A simple fix for all of these statics is to include an external configuration file that the web servicereferences.

From Here

Security. None of the session data or passwords are encrypted; everything sent between the server and client is sent in plain text. The information sent between client server should be encrypted over Secure Socket Layer (SSL), and the datasource itself should be secured.

The traffic directed at the GEO Profiles databases. There are explicit policies that regulate how much traffic is allowed to be directed at the servers. This web service does not abide by those policies. This was not a concern during development, however if this web service is deployed for public use and sees a decent amount of traffic, it is likely that NCBI will blacklist the address of whoever is hosting the web service. Therefore this concern is paramount. Please see http://www.ncbi.nlm.nih.gov/books/NBK25497/ for more information.

The front end AJAX. There are a few display bugs from improperly formed HTML that prevent a set of text from being sized or colored properly. Beyond that, the interface is very simple looking, and could use some more aesthetic colors and graphics, as well as some text which explains the service and functions. It would provide a more pleasing environment for the user.

Coding. There are too many static variables throughout the code. This is an easy fix by
just referencing an external configuration file in which these values can be changed at any point
without a re-build and re-deploy of the web service. There are TODO statements all over
the project. By searching these, you will see several smaller issues that need addressing, such as determining value of a particular object, or need for modification of a method.

Conclusions

This has been an incredible learning experience for me. On a personal note, I have come to
realize that JavaEE is where I would like to direct my career. Throughout the duration of this project I have learned much more about JavaEE than I am sure most students have an opportunity to be exposed to. JavaEE is a very complicated set of libraries that, while is well documented, does not have as many resources to learn from as JavaSE does.
As an example, there are many more tutorials on the Internet on how arrays work as opposed to why a NoSuchEJBException might be thrown in context to retrieving an EJB from a HttpSession object.

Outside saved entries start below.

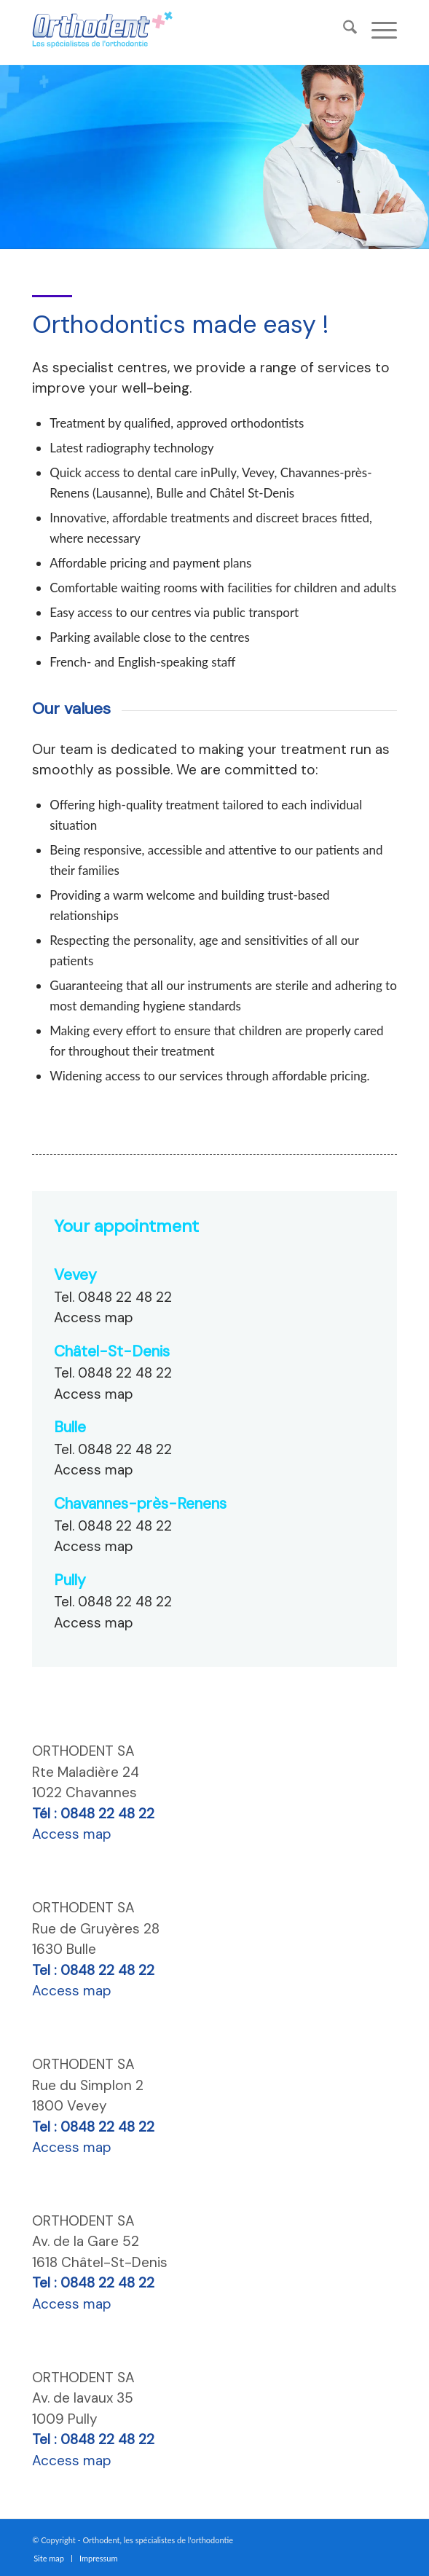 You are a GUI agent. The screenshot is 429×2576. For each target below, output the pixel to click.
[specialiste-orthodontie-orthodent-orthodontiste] (141, 29)
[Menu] (377, 29)
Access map (93, 1317)
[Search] (342, 29)
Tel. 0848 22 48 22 (113, 1297)
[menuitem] (342, 29) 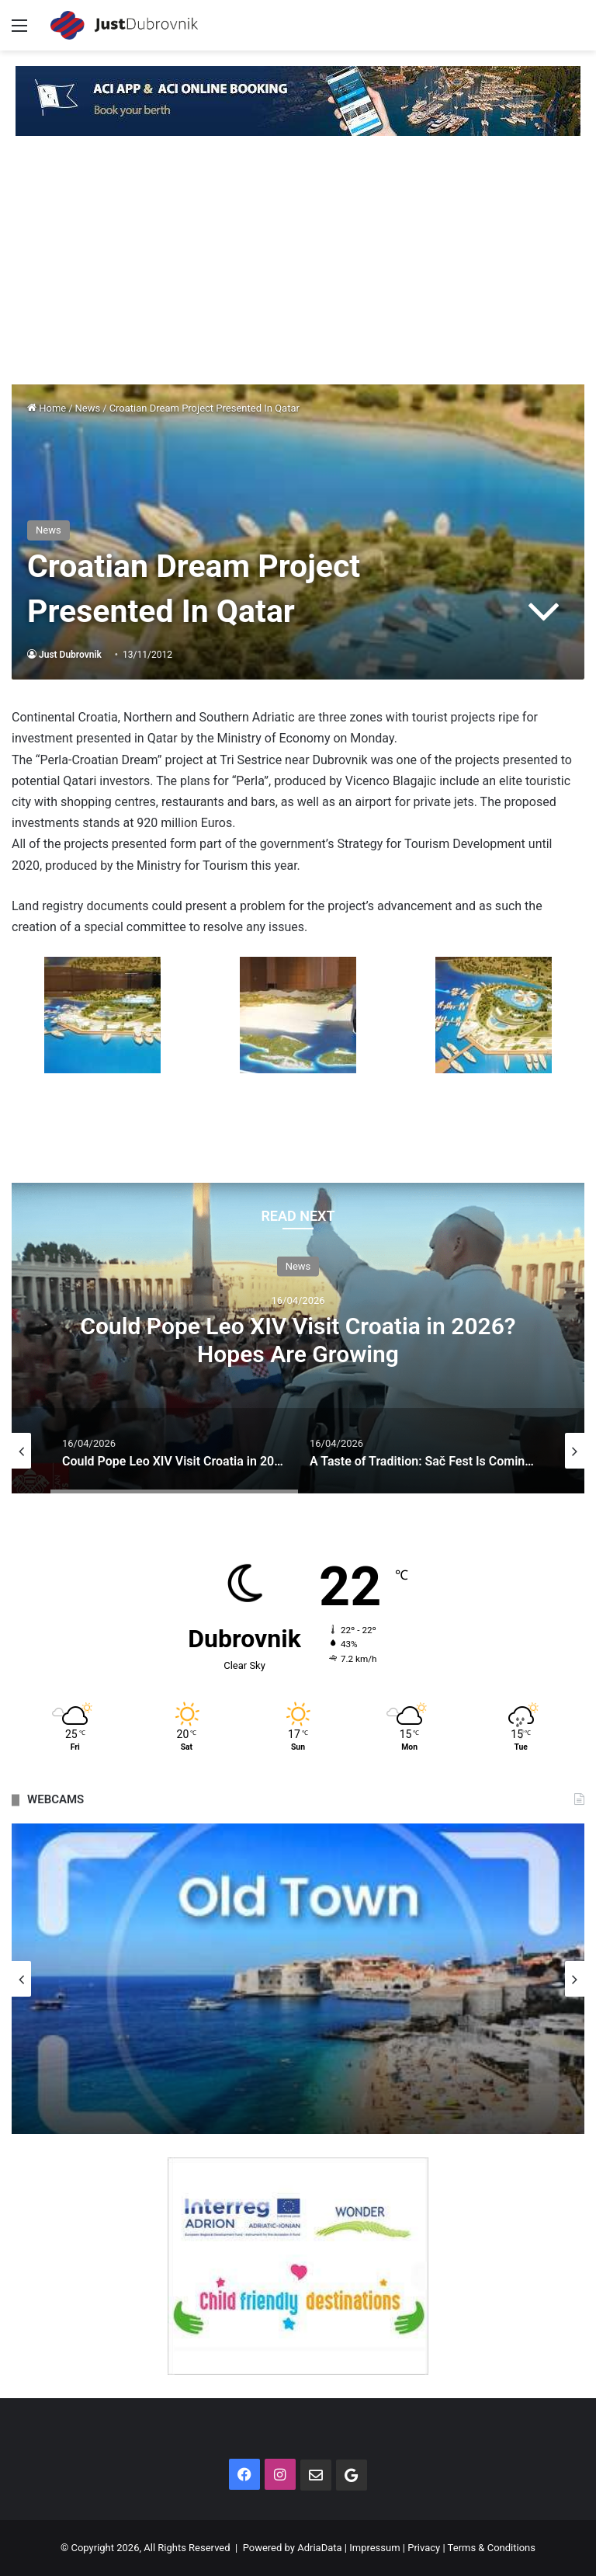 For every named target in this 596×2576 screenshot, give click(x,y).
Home (46, 408)
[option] (298, 1338)
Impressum (374, 2547)
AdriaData (319, 2547)
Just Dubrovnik (70, 654)
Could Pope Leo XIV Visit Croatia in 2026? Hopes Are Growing (297, 1340)
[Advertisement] (298, 268)
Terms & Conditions (491, 2547)
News (88, 408)
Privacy (423, 2547) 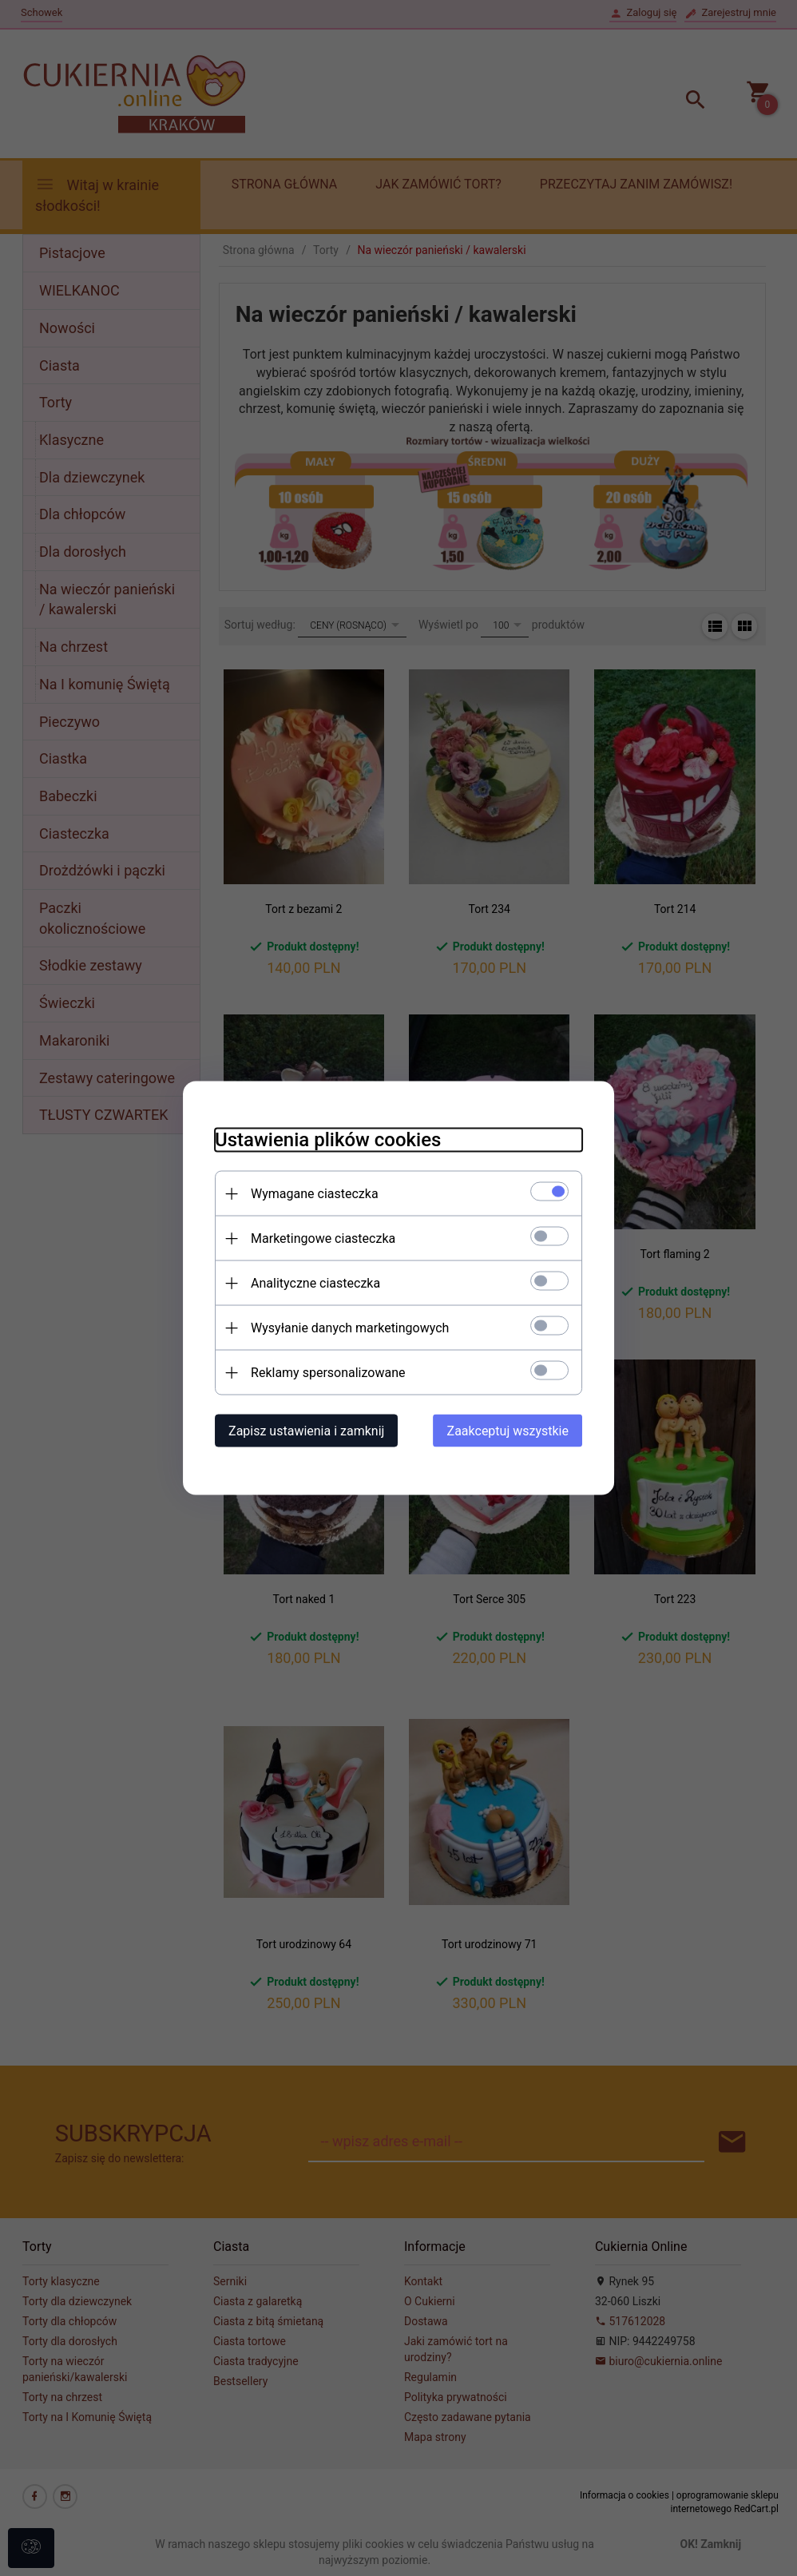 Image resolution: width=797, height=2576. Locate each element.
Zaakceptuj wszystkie (508, 1431)
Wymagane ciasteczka (315, 1193)
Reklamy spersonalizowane (328, 1372)
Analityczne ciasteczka (315, 1283)
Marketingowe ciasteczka (323, 1238)
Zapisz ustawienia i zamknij (306, 1431)
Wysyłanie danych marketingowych (350, 1328)
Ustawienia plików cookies (328, 1140)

Having as much free maneuvering room to build this web service as I saw fit, and
to test and play with different configurations and classes and implementations was invaluable
experience that I don't foresee having ever again. This project gave me very useful exposure to the transmission of data between a server and client, and what is most efficient. Overall, this was a positive experience, and exposure to another field in the sciences helped me get a feel for what I can expect in the future with my career.